Results showed that supplements did not affect the FA composition of breast muscle. Vitamin E is a key lipophilic antioxidant and can contribute to the protection against the peroxidation of PUFA as reported in humans (Raederstorff et al., 2015), and therefore differences in the FA composition were expected. Our results comply with those of Nam et al. (1997) and Tomažin et al. (2013), who reported a lack of effect of dietary vitamin E on the FA composition of breast muscle in broilers fed n-3 PUFA. On the other hand, Haug et al. (2007) showed that high dietary selenium level in broilers fed rapeseed and linseed oil increased the concentration of long chain FA in thigh muscle, which does not agree with our results. The FA composition is variable and could be affected by many internal and external factors, and thus further research on this topic would be of high interest.

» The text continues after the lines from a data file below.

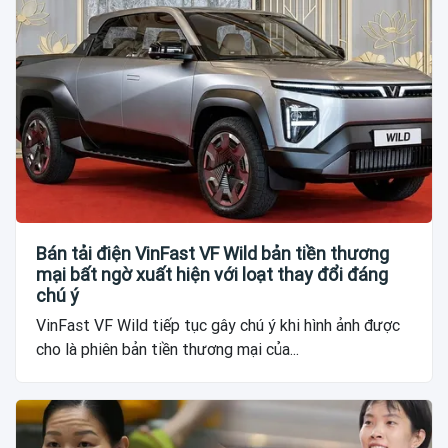
Bán tải điện VinFast VF Wild bản tiền thương
mại bất ngờ xuất hiện với loạt thay đổi đáng
chú ý
VinFast VF Wild tiếp tục gây chú ý khi hình ảnh được
cho là phiên bản tiền thương mại của...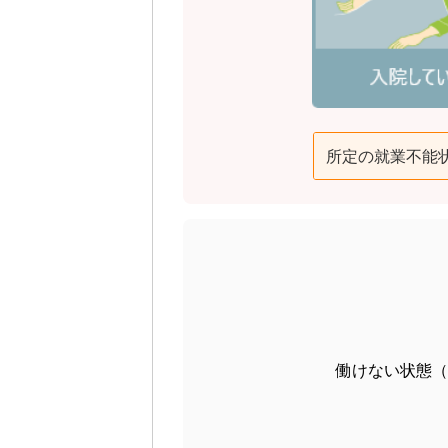
所定の就業不能
働けない状態（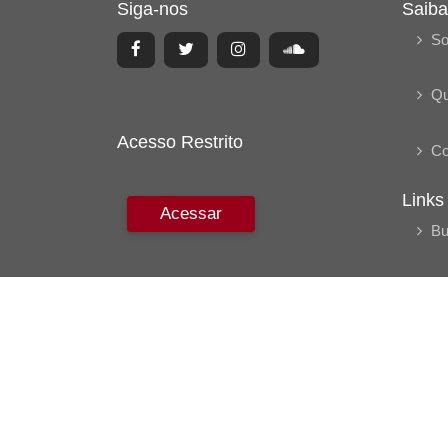
Siga-nos
Saiba
So
Q
Acesso Restrito
Co
Links
Acessar
Bu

To conclude, additional antioxidants such as vitamins E and C, selenium, or their combination, did not influence muscle FA composition, vitamin C in plasma, ACW in serum, or GPx and SOD in whole blood. The inclusion of high amounts of α-tocopherol in diets led to high concentration of α-tocopherol in plasma and breast muscle, and since α-tocopherol protects lipids from oxidation, lower plasma and breast muscle MDA concentrations were detected in comparison to the control group. Overall, the recommendations for the dietary antioxidant content in feed by Ross (Aviagen, 2014) are adequate except for vitamin E. Even though our results showed that the inclusion of additional supplements had no synergistic effect on the assessed parameters, it would be of great interest to carry out further research under different environmental conditions to fully elucidate possible synergistic effects of dietary antioxidants such as vitamin E, vitamin C, and selenium in broilers.